The gathering started off with introductions and then we dove straight into reflecting on our experiences as students of color at Whitman. One of the main themes that we discussed what the intimidation that we feel as minorities in a classroom setting, and not being able to contribute to class discussions. Furthermore, we discussed how it is at times difficult to find a community of support as a student that comes from a marginalized background because we are not able to relate to our counterparts in social settings. One of the main takeaways from this gathering was that issues with race, gender, and class follow you and never go away magically. Even when it comes to the workforce, a new set of challenges are imposed and there are always obstacles that we face as people of color in different settings. Although this realization was not encouraging, I did feel a sense of pride in myself and in the people of color around me because it takes a whole lot of courage and resilience to rise above our hardships and learn to cope with them. Being a person of color requires that we work twice as hard as our white counterparts to get to where we want to in life, because of the institutionalized oppression that we face daily. After this gathering, I left with a sense of motivation and purpose. I know that I, too, can be successful. After hearing from the alumni of color, I saw the possibility to transcend the daily obstacles that we face and become who we dream to be.

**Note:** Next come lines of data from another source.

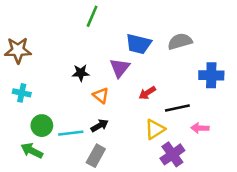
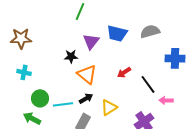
purple triangle: (120, 68) -> (91, 41), moved
orange triangle: (101, 95) -> (87, 74), size x1.5
black line: (177, 108) -> (148, 84), turned 66
yellow triangle: (155, 129) -> (109, 107), moved

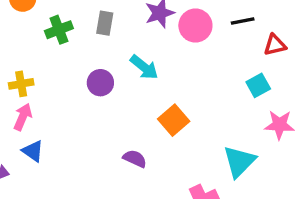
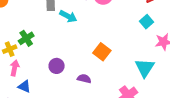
green cross: (59, 30) -> (26, 38), moved
cyan arrow: (144, 67) -> (68, 16), moved
purple circle: (100, 83) -> (57, 66), moved

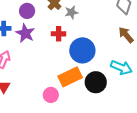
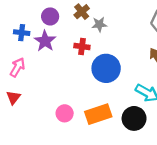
orange rectangle: (70, 77) -> (98, 114), moved
black circle: (96, 82) -> (134, 118), moved

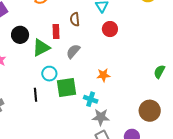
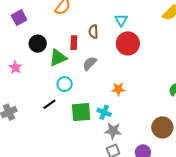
red circle: (110, 29) -> (128, 43), size x1.5
green square: (66, 87) -> (81, 112), moved
black line: (36, 95) -> (49, 104), turned 56

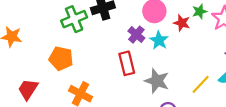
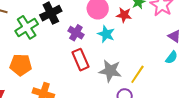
purple cross: (136, 35) -> (76, 33), moved
yellow line: (201, 84) -> (137, 74), moved

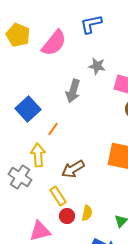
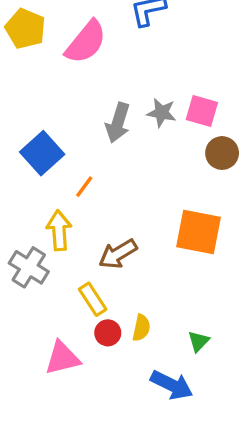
gray star: (97, 66) -> (162, 113), moved

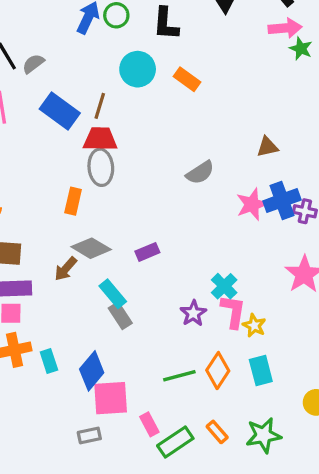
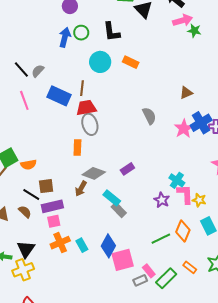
gray semicircle: (200, 173) -> (149, 116), turned -72
gray rectangle: (89, 436) -> (140, 280), moved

I give thanks to the alumni and senior Whitman student, Cassandra Otero for organizing this event. After this ground-breaking experience, we must continue this student and alumni of color network to ensure that the students after us can also feel that sense of purpose and motivation. When I become a Whitman alum, I hope to provide support and mentorship to Whitman students that come from marginalized backgrounds because that support is important in order for affirmative action to fully function. Not only should marginalized students occupy this campus, but also need support in order to thrive.